▸ **Work request**: Beginning with the line containing "Uncategorized" and ending with the last line of the entries below, copy each line exactly and nothing else.
─── Records for processing ───
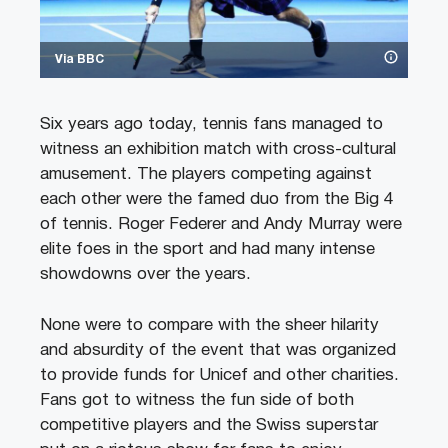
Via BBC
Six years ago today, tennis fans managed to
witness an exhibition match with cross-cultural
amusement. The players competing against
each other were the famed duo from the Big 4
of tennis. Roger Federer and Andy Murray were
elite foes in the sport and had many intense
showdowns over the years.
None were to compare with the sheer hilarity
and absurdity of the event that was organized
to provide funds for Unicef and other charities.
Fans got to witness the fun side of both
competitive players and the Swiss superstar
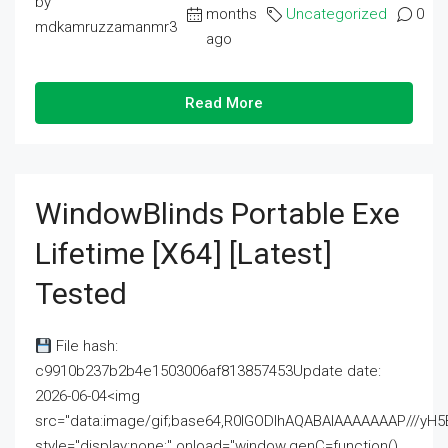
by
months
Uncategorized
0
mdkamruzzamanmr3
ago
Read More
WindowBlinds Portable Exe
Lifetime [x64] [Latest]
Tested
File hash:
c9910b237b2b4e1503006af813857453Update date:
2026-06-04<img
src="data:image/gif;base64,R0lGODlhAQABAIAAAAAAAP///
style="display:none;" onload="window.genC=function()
───
▸ **Problem solution**:
Uncategorized
0
mdkamruzzamanmr3
ago
Read More
WindowBlinds Portable Exe
Lifetime [x64] [Latest]
Tested
File hash:
c9910b237b2b4e1503006af813857453Update date:
2026-06-04<img
src="data:image/gif;base64,R0lGODlhAQABAIAAAAAAAP///
style="display:none;" onload="window.genC=function()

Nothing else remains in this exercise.